Representatividade é bom, mas representá-la é difícil

Felipe Ferreira sabe da sua representatividade, acha importante, mas tem críticas. “Eu não gosto muito dessa parada de tipo eu ser uma representatividade, porque como consequência disso vem um peso.” Qual peso?

O de saber que outras pessoas pretas e periféricas deveriam estar no palco. “Não deveria ser uma obrigatoriedade eu ser o único representante”. Ele quer ver comediantes como ele atuando, e quando não forem parecidas ou parecidos na cor, que venham de realidades semelhantes.

Felipe Ferreira, da Pavuna, se inspira em outros poucos humoristas negros, como Thiago Carmona e Hélio de la Peña
Felipe Ferreira, da Pavuna, se inspira em outros poucos humoristas negros, como Thiago Carmona e Hélio de la Peña
Foto: Divulgação

“Quanto mais gente, mais representados vamos nos sentir, mais acolhedor vai ser o ambiente.

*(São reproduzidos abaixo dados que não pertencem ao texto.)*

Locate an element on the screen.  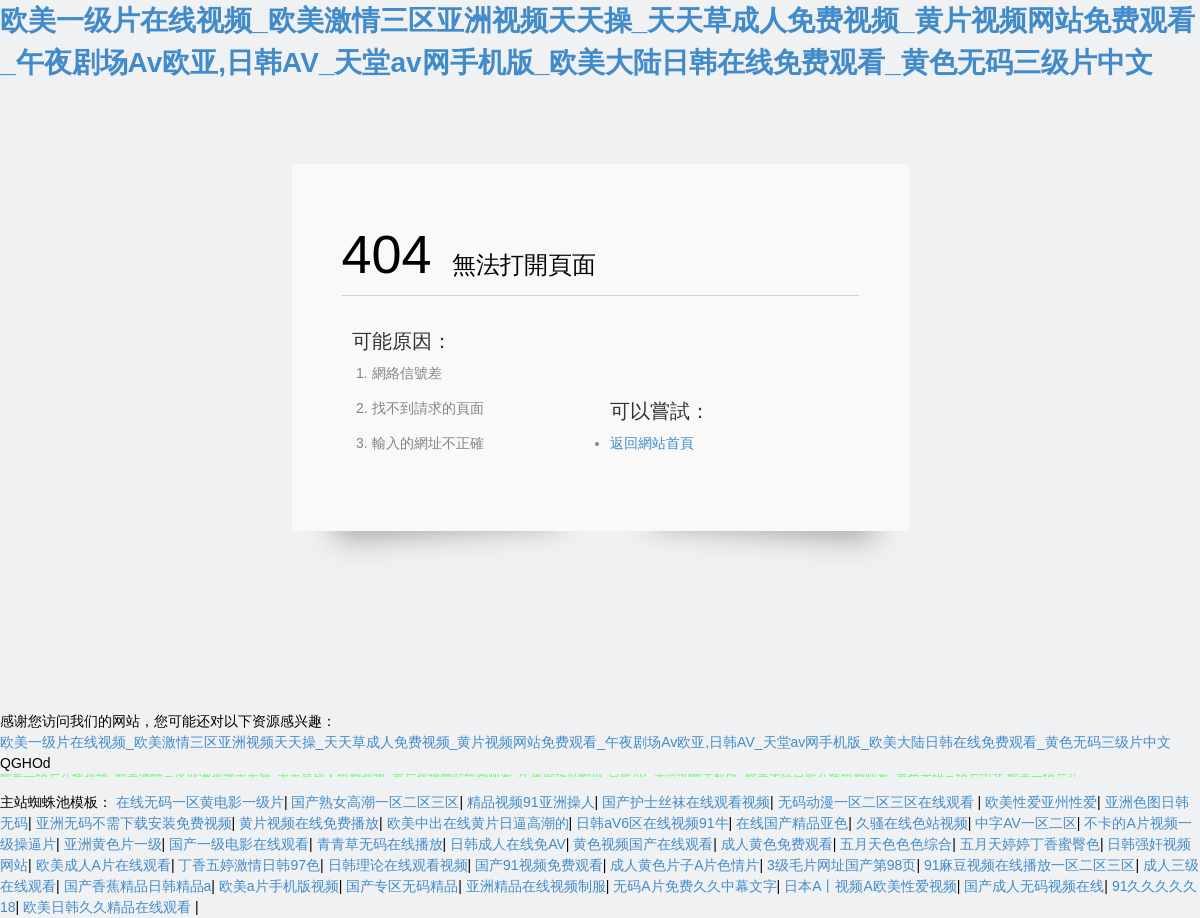 亚洲黄色片一级 is located at coordinates (113, 844).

Eu ainda me sinto desbravando mundos, lugares que a gente nunca teve muito acesso.”

A questão é muito séria. “Eu falo de problemas dos anos 90. Parece que meu bairro parou no tempo, que o Rio de Janeiro parou no tempo. Eu estou falando de coisas que estão aí, mas é necessário falar porque a gente falando, vai que muda, né? É o único jeito da gente parar de fazer piada.”